INSTRUCTIONS FOR THE TASK - Below are entries; work out how many of their lines include the string "Function", and reply with the number only.

☆ ☆ ☆

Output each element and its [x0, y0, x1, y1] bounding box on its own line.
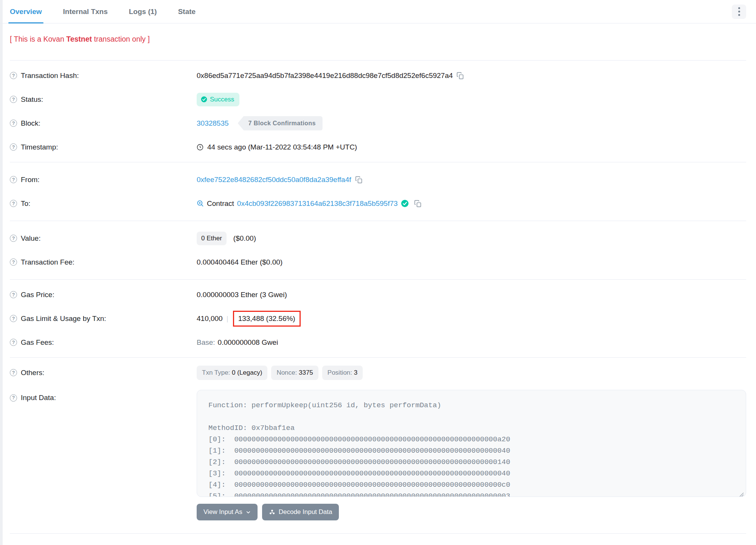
- tab-logs[interactable]: Logs (1): [129, 0, 157, 23]
- zoom-in-icon[interactable]: [197, 200, 204, 207]
- gas-price-label: Gas Price:: [21, 291, 54, 299]
- section-value: ? Value: 0 Ether ($0.00) ? Transaction F…: [0, 221, 756, 279]
- section-gas: ? Gas Price: 0.000000003 Ether (3 Gwei) …: [0, 280, 756, 357]
- help-icon[interactable]: ?: [10, 394, 17, 402]
- gas-used-highlight-box: 133,488 (32.56%): [233, 311, 301, 327]
- input-word-line: [2]: 00000000000000000000000000000000000…: [208, 456, 734, 468]
- copy-icon[interactable]: [414, 200, 422, 207]
- block-label: Block:: [21, 119, 40, 128]
- row-label: ? Transaction Hash:: [10, 72, 197, 80]
- value-usd: ($0.00): [233, 234, 256, 243]
- page-edge-strip: [0, 0, 3, 545]
- help-icon[interactable]: ?: [10, 258, 17, 266]
- timestamp-value: 44 secs ago (Mar-11-2022 03:54:48 PM +UT…: [207, 143, 357, 151]
- notice-text: [ This is a Kovan: [10, 35, 66, 43]
- divider: [10, 533, 746, 534]
- row-label: ? Others:: [10, 369, 197, 377]
- input-data-textarea[interactable]: Function: performUpkeep(uint256 id, byte…: [197, 390, 746, 497]
- row-label: ? Input Data:: [10, 394, 197, 402]
- help-icon[interactable]: ?: [10, 143, 17, 151]
- value-amount-badge: 0 Ether: [197, 232, 227, 245]
- check-circle-icon: [201, 96, 207, 103]
- row-label: ? Transaction Fee:: [10, 258, 197, 266]
- decode-input-data-button[interactable]: Decode Input Data: [262, 504, 339, 520]
- row-value: ? Value: 0 Ether ($0.00): [0, 226, 756, 250]
- status-label: Status:: [21, 95, 43, 104]
- help-icon[interactable]: ?: [10, 200, 17, 207]
- row-label: ? To:: [10, 199, 197, 208]
- row-label: ? Gas Price:: [10, 291, 197, 299]
- copy-icon[interactable]: [456, 72, 464, 79]
- section-others-input: ? Others: Txn Type: 0 (Legacy) Nonce: 33…: [0, 358, 756, 533]
- transaction-hash-value: 0x86ed5a771e725aa94d5b7fa2398e4419e216d8…: [197, 72, 453, 80]
- help-icon[interactable]: ?: [10, 235, 17, 242]
- tab-internal-txns[interactable]: Internal Txns: [63, 0, 108, 23]
- notice-bold: Testnet: [66, 35, 92, 43]
- input-methodid-line: MethodID: 0x7bbaf1ea: [208, 422, 734, 434]
- section-parties: ? From: 0xfee7522e8482682cf50ddc50a0f8da…: [0, 162, 756, 221]
- to-kind-text: Contract: [207, 199, 234, 208]
- input-function-line: Function: performUpkeep(uint256 id, byte…: [208, 400, 734, 411]
- testnet-notice: [ This is a Kovan Testnet transaction on…: [0, 23, 756, 60]
- row-gas-limit-usage: ? Gas Limit & Usage by Txn: 410,000 | 13…: [0, 307, 756, 330]
- help-icon[interactable]: ?: [10, 291, 17, 298]
- resize-handle[interactable]: [739, 489, 744, 495]
- row-timestamp: ? Timestamp: 44 secs ago (Mar-11-2022 03…: [0, 135, 756, 159]
- help-icon[interactable]: ?: [10, 176, 17, 183]
- row-block: ? Block: 30328535 7 Block Confirmations: [0, 111, 756, 135]
- nonce-badge: Nonce: 3375: [271, 366, 318, 380]
- more-options-button[interactable]: [732, 5, 746, 19]
- to-address-link[interactable]: 0x4cb093f226983713164a62138c3f718a5b595f…: [237, 199, 398, 208]
- tab-state[interactable]: State: [178, 0, 196, 23]
- help-icon[interactable]: ?: [10, 339, 17, 346]
- position-badge: Position: 3: [322, 366, 363, 380]
- section-summary: ? Transaction Hash: 0x86ed5a771e725aa94d…: [0, 61, 756, 162]
- value-label: Value:: [21, 234, 40, 243]
- input-word-line: [5]: 00000000000000000000000000000000000…: [208, 490, 734, 497]
- tab-overview[interactable]: Overview: [10, 0, 42, 23]
- input-word-line: [0]: 00000000000000000000000000000000000…: [208, 434, 734, 445]
- gas-used-value: 133,488 (32.56%): [238, 315, 295, 322]
- row-label: ? Status:: [10, 95, 197, 104]
- row-from: ? From: 0xfee7522e8482682cf50ddc50a0f8da…: [0, 168, 756, 192]
- chevron-down-icon: [246, 510, 251, 515]
- input-word-line: [4]: 00000000000000000000000000000000000…: [208, 479, 734, 490]
- gas-price-value: 0.000000003 Ether (3 Gwei): [197, 291, 287, 299]
- input-actions: View Input As Decode Input Data: [0, 497, 756, 530]
- fee-label: Transaction Fee:: [21, 258, 75, 266]
- status-badge: Success: [197, 93, 239, 106]
- row-label: ? Timestamp:: [10, 143, 197, 151]
- gas-limit-value: 410,000: [197, 315, 223, 323]
- block-number-link[interactable]: 30328535: [197, 119, 229, 128]
- notice-text-end: transaction only ]: [92, 35, 150, 43]
- copy-icon[interactable]: [355, 176, 363, 184]
- row-label: ? From:: [10, 176, 197, 184]
- input-word-line: [3]: 00000000000000000000000000000000000…: [208, 468, 734, 479]
- view-input-as-button[interactable]: View Input As: [197, 504, 258, 520]
- fee-value: 0.000400464 Ether ($0.00): [197, 258, 283, 266]
- kebab-icon: [738, 7, 740, 9]
- row-label: ? Gas Limit & Usage by Txn:: [10, 315, 197, 323]
- decode-icon: [269, 509, 275, 515]
- separator: |: [227, 315, 228, 323]
- help-icon[interactable]: ?: [10, 369, 17, 376]
- row-transaction-hash: ? Transaction Hash: 0x86ed5a771e725aa94d…: [0, 64, 756, 87]
- block-confirmations-badge: 7 Block Confirmations: [238, 116, 323, 131]
- tab-bar: Overview Internal Txns Logs (1) State: [0, 0, 756, 23]
- row-transaction-fee: ? Transaction Fee: 0.000400464 Ether ($0…: [0, 250, 756, 274]
- transaction-hash-label: Transaction Hash:: [21, 72, 79, 80]
- help-icon[interactable]: ?: [10, 120, 17, 127]
- from-address-link[interactable]: 0xfee7522e8482682cf50ddc50a0f8da2a39effa…: [197, 176, 351, 184]
- help-icon[interactable]: ?: [10, 96, 17, 103]
- from-label: From:: [21, 176, 40, 184]
- help-icon[interactable]: ?: [10, 315, 17, 322]
- input-blank-line: [208, 411, 734, 422]
- row-label: ? Value:: [10, 234, 197, 243]
- help-icon[interactable]: ?: [10, 72, 17, 79]
- row-label: ? Block:: [10, 119, 197, 128]
- input-word-line: [1]: 00000000000000000000000000000000000…: [208, 445, 734, 456]
- transaction-detail-page: Overview Internal Txns Logs (1) State [ …: [0, 0, 756, 545]
- row-gas-price: ? Gas Price: 0.000000003 Ether (3 Gwei): [0, 283, 756, 307]
- gas-limit-label: Gas Limit & Usage by Txn:: [21, 315, 106, 323]
- timestamp-label: Timestamp:: [21, 143, 58, 151]
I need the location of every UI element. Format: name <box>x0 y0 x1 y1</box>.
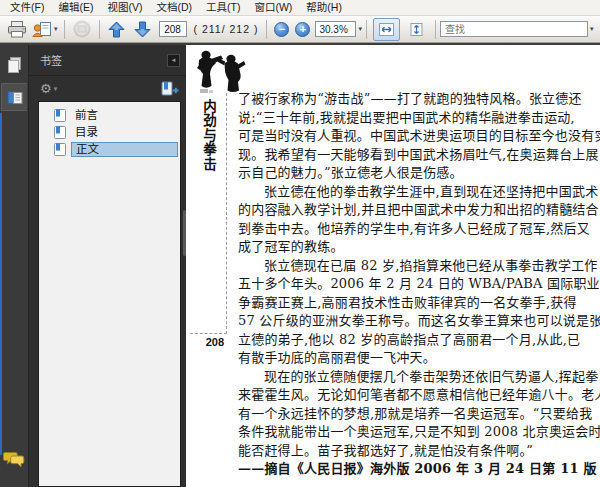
bookmark-label: 目录 <box>71 125 102 140</box>
text-line: 五十多个年头。2006 年 2 月 24 日的 WBA/PABA 国际职业拳击 <box>238 275 586 294</box>
menu-file[interactable]: 文件(F) <box>3 0 51 15</box>
bookmark-page-icon <box>54 109 66 122</box>
fit-page-icon <box>408 22 425 37</box>
arrow-down-icon <box>134 21 151 38</box>
bookmarks-panel: 书签 ◄ ⚙ ▾ 前言 <box>28 45 186 487</box>
bookmark-item-toc[interactable]: 目录 <box>39 124 180 141</box>
toolbar: ▾ ( 211/ 212 ) − + 30.3% <box>0 16 600 43</box>
new-bookmark-button[interactable] <box>161 81 179 96</box>
text-line: 能否赶得上。苗子我都选好了,就是怕没有条件啊。” <box>238 442 586 461</box>
find-input[interactable] <box>440 21 588 37</box>
pdf-reader-window: 文件(F) 编辑(E) 视图(V) 文档(D) 工具(T) 窗口(W) 帮助(H… <box>0 0 600 487</box>
text-line: 条件我就能带出一个奥运冠军,只是不知到 2008 北京奥运会时 <box>238 423 586 442</box>
zoom-dropdown-caret-icon[interactable]: ▾ <box>358 25 362 33</box>
comments-icon <box>3 451 26 469</box>
tab-pages-panel[interactable] <box>1 51 27 79</box>
text-line: 有散手功底的高丽君便一飞冲天。 <box>238 349 586 368</box>
text-line: 张立德在他的拳击教学生涯中,直到现在还坚持把中国武术 <box>238 183 586 202</box>
text-line: 立德的弟子,他以 82 岁的高龄指点了高丽君一个月,从此,已 <box>238 331 586 350</box>
collapse-panel-button[interactable]: ◄ <box>167 54 180 67</box>
navigation-tab-strip <box>0 45 28 487</box>
text-line: 争霸赛正赛上,高丽君技术性击败菲律宾的一名女拳手,获得 <box>238 294 586 313</box>
menu-window[interactable]: 窗口(W) <box>247 0 299 15</box>
toolbar-divider <box>266 20 267 39</box>
share-review-button[interactable]: ▾ <box>30 18 60 40</box>
toolbar-divider <box>99 20 100 39</box>
menu-document[interactable]: 文档(D) <box>149 0 199 15</box>
text-line: 到拳击中去。他培养的学生中,有许多人已经成了冠军,然后又 <box>238 220 586 239</box>
share-dropdown-caret-icon: ▾ <box>54 25 58 33</box>
text-line: 成了冠军的教练。 <box>238 238 586 257</box>
previous-page-button[interactable] <box>104 18 130 40</box>
text-line: 说:“三十年前,我就提出要把中国武术的精华融进拳击运动, <box>238 109 586 128</box>
document-page[interactable]: 内劲与拳击 208 了被行家称为“游击战”——打了就跑的独特风格。张立德还 说:… <box>186 45 600 487</box>
fit-width-icon <box>378 22 395 37</box>
zoom-out-button[interactable]: − <box>274 22 289 37</box>
arrow-up-icon <box>108 21 125 38</box>
fit-width-button[interactable] <box>373 18 400 41</box>
active-panel-accent-line <box>0 113 2 455</box>
text-line: 现在的张立德随便摆几个拳击架势还依旧气势逼人,挥起拳 <box>238 368 586 387</box>
share-review-icon <box>32 21 52 38</box>
text-line: 张立德现在已届 82 岁,掐指算来他已经从事拳击教学工作 <box>238 257 586 276</box>
bookmark-label: 正文 <box>71 142 178 157</box>
page-number-input[interactable] <box>159 21 187 37</box>
menu-edit[interactable]: 编辑(E) <box>51 0 100 15</box>
source-attribution: ——摘自《人民日报》海外版 2006 年 3 月 24 日第 11 版 <box>238 460 586 479</box>
bookmark-page-icon <box>54 143 66 156</box>
page-count-label: ( 211/ 212 ) <box>194 23 259 35</box>
options-caret-icon[interactable]: ▾ <box>54 85 58 93</box>
menu-view[interactable]: 视图(V) <box>100 0 149 15</box>
bookmarks-panel-title: 书签 <box>40 52 62 68</box>
text-line: 了被行家称为“游击战”——打了就跑的独特风格。张立德还 <box>238 90 586 109</box>
printer-icon <box>7 21 27 38</box>
toolbar-divider <box>435 20 436 39</box>
collaboration-button-disabled <box>69 18 95 40</box>
options-gear-icon[interactable]: ⚙ <box>40 82 52 95</box>
comments-button[interactable] <box>3 451 26 469</box>
bookmarks-list: 前言 目录 正文 <box>38 101 181 487</box>
text-line: 的内容融入教学计划,并且把中国武术中发力和出招的精髓结合 <box>238 201 586 220</box>
chapter-vertical-title: 内劲与拳击 <box>199 99 219 172</box>
bookmarks-options-row: ⚙ ▾ <box>29 76 186 101</box>
toolbar-divider <box>64 20 65 39</box>
text-line: 现。我希望有一天能够看到中国武术扬眉吐气,在奥运舞台上展 <box>238 146 586 165</box>
find-dropdown-caret-icon[interactable]: ▾ <box>590 25 594 33</box>
text-line: 可是当时没有人重视。中国武术进奥运项目的目标至今也没有实 <box>238 127 586 146</box>
zoom-level-value[interactable]: 30.3% <box>315 21 356 37</box>
print-button[interactable] <box>4 18 30 40</box>
text-line: 示自己的魅力。”张立德老人很是伤感。 <box>238 164 586 183</box>
bookmark-item-preface[interactable]: 前言 <box>39 107 180 124</box>
bookmark-item-body-selected[interactable]: 正文 <box>39 141 180 158</box>
menu-help[interactable]: 帮助(H) <box>299 0 349 15</box>
printed-page-number: 208 <box>188 336 224 348</box>
collaboration-icon <box>72 20 92 38</box>
body-text: 了被行家称为“游击战”——打了就跑的独特风格。张立德还 说:“三十年前,我就提出… <box>238 90 586 479</box>
text-line: 有一个永远挂怀的梦想,那就是培养一名奥运冠军。“只要给我 <box>238 405 586 424</box>
boxers-ink-illustration <box>196 48 248 94</box>
menu-bar: 文件(F) 编辑(E) 视图(V) 文档(D) 工具(T) 窗口(W) 帮助(H… <box>0 0 600 16</box>
bookmark-label: 前言 <box>71 108 102 123</box>
text-line: 来霍霍生风。无论如何笔者都不愿意相信他已经年逾八十。老人 <box>238 386 586 405</box>
text-line: 57 公斤级的亚洲女拳王称号。而这名女拳王算来也可以说是张 <box>238 312 586 331</box>
tab-bookmarks-panel[interactable] <box>1 83 27 111</box>
next-page-button[interactable] <box>130 18 156 40</box>
bookmark-page-icon <box>54 126 66 139</box>
fit-page-button[interactable] <box>404 19 429 40</box>
zoom-in-button[interactable]: + <box>295 22 310 37</box>
new-bookmark-icon <box>161 81 179 96</box>
pages-icon <box>7 57 22 74</box>
bookmarks-panel-header: 书签 ◄ <box>29 45 186 76</box>
bookmarks-icon <box>7 90 23 105</box>
menu-tools[interactable]: 工具(T) <box>199 0 247 15</box>
toolbar-divider <box>366 20 367 39</box>
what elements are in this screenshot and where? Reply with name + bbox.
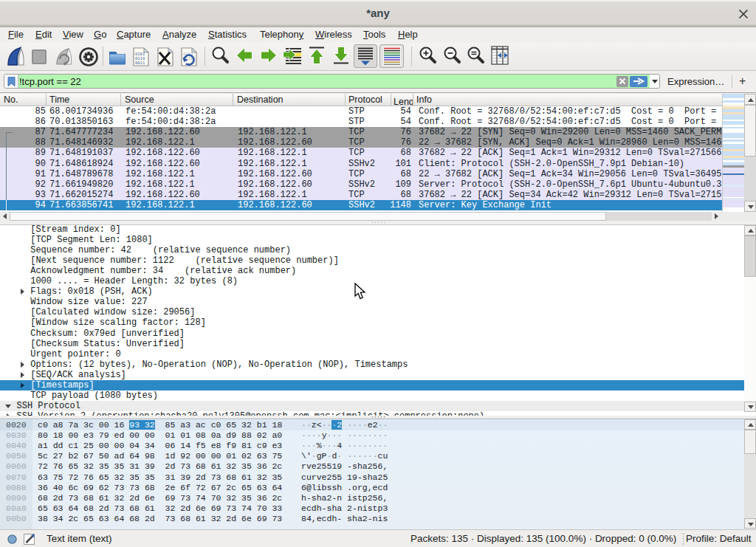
svg-text:0011: 0011 xyxy=(135,61,145,65)
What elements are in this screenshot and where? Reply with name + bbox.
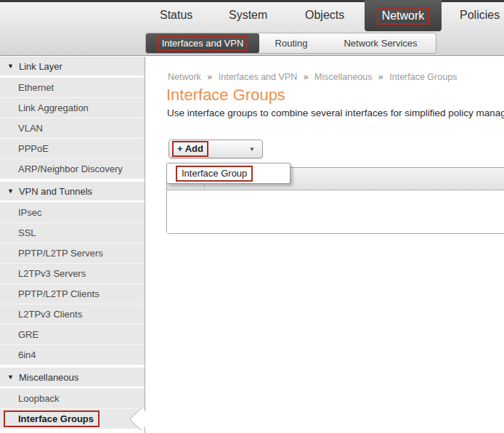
annotation-box: Interfaces and VPN	[158, 36, 248, 51]
collapse-triangle-icon: ▼	[7, 187, 14, 195]
nav-network[interactable]: Network	[365, 0, 442, 31]
section-title: Miscellaneous	[19, 372, 78, 383]
sidebar-item-link-aggregation[interactable]: Link Aggregation	[0, 97, 145, 118]
breadcrumb-interface-groups[interactable]: Interface Groups	[389, 72, 457, 82]
breadcrumb-miscellaneous[interactable]: Miscellaneous	[314, 72, 372, 82]
subnav-active-label: Interfaces and VPN	[162, 38, 244, 49]
breadcrumb-network[interactable]: Network	[168, 72, 201, 82]
sidebar-item-pptp-l2tp-clients[interactable]: PPTP/L2TP Clients	[0, 283, 145, 304]
subnav-bar: Interfaces and VPN Routing Network Servi…	[145, 33, 436, 54]
page-title: Interface Groups	[166, 86, 285, 105]
breadcrumb-separator: »	[378, 72, 383, 82]
sidebar-item-ssl[interactable]: SSL	[0, 222, 145, 243]
sidebar-item-l2tpv3-servers[interactable]: L2TPv3 Servers	[0, 263, 145, 283]
nav-network-label: Network	[382, 9, 425, 22]
sidebar-item-l2tpv3-clients[interactable]: L2TPv3 Clients	[0, 304, 145, 324]
section-title: Link Layer	[19, 61, 62, 72]
sidebar-item-loopback[interactable]: Loopback	[0, 388, 145, 408]
menu-item-label: Interface Group	[182, 168, 247, 179]
breadcrumb-interfaces-and-vpn[interactable]: Interfaces and VPN	[219, 72, 297, 82]
page-description: Use interface groups to combine several …	[167, 108, 504, 118]
add-button[interactable]: + Add ▼	[168, 139, 263, 158]
sidebar-item-label: Interface Groups	[18, 413, 94, 424]
nav-policies[interactable]: Policies	[460, 9, 500, 22]
sidebar-item-interface-groups[interactable]: Interface Groups	[0, 408, 145, 429]
sidebar-item-ipsec[interactable]: IPsec	[0, 202, 145, 222]
annotation-box: Interface Group	[176, 166, 253, 182]
sidebar-header-miscellaneous[interactable]: ▼ Miscellaneous	[0, 368, 145, 388]
table-body-empty	[167, 190, 504, 233]
annotation-box: + Add	[172, 141, 208, 157]
annotation-box: Interface Groups	[4, 410, 99, 427]
top-header: Status System Objects Network Policies I…	[0, 0, 504, 56]
nav-objects[interactable]: Objects	[305, 9, 344, 22]
breadcrumb: Network » Interfaces and VPN » Miscellan…	[168, 72, 457, 82]
sidebar-item-ethernet[interactable]: Ethernet	[0, 77, 145, 97]
collapse-triangle-icon: ▼	[7, 373, 14, 381]
collapse-triangle-icon: ▼	[7, 62, 14, 70]
breadcrumb-separator: »	[304, 72, 309, 82]
add-dropdown-menu: Interface Group	[166, 163, 290, 184]
nav-status[interactable]: Status	[160, 9, 192, 22]
sidebar-header-vpn-and-tunnels[interactable]: ▼ VPN and Tunnels	[0, 182, 145, 202]
sidebar-item-pptp-l2tp-servers[interactable]: PPTP/L2TP Servers	[0, 243, 145, 263]
subnav-tab-interfaces-and-vpn[interactable]: Interfaces and VPN	[146, 33, 259, 53]
sidebar: ▼ Link Layer Ethernet Link Aggregation V…	[0, 57, 145, 433]
nav-system[interactable]: System	[229, 9, 267, 22]
sidebar-header-link-layer[interactable]: ▼ Link Layer	[0, 57, 145, 77]
subnav-tab-routing[interactable]: Routing	[262, 33, 320, 53]
breadcrumb-separator: »	[207, 72, 212, 82]
sidebar-section-vpn-and-tunnels: ▼ VPN and Tunnels IPsec SSL PPTP/L2TP Se…	[0, 182, 145, 365]
sidebar-item-arp-neighbor-discovery[interactable]: ARP/Neighbor Discovery	[0, 158, 145, 179]
add-button-label: + Add	[177, 143, 203, 154]
chevron-down-icon: ▼	[249, 146, 255, 153]
sidebar-item-pppoe[interactable]: PPPoE	[0, 138, 145, 158]
menu-item-interface-group[interactable]: Interface Group	[167, 166, 253, 182]
sidebar-section-miscellaneous: ▼ Miscellaneous Loopback Interface Group…	[0, 368, 145, 429]
main-content: Network » Interfaces and VPN » Miscellan…	[146, 57, 504, 433]
sidebar-item-vlan[interactable]: VLAN	[0, 118, 145, 138]
sidebar-section-link-layer: ▼ Link Layer Ethernet Link Aggregation V…	[0, 57, 145, 179]
section-title: VPN and Tunnels	[19, 186, 92, 197]
annotation-box: Network	[377, 7, 430, 25]
app-window: Status System Objects Network Policies I…	[0, 0, 504, 433]
subnav-tab-network-services[interactable]: Network Services	[337, 33, 424, 53]
sidebar-item-gre[interactable]: GRE	[0, 324, 145, 344]
sidebar-item-6in4[interactable]: 6in4	[0, 344, 145, 365]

☆ ☆ ☆

RESULT OF THE EXERCISE - 2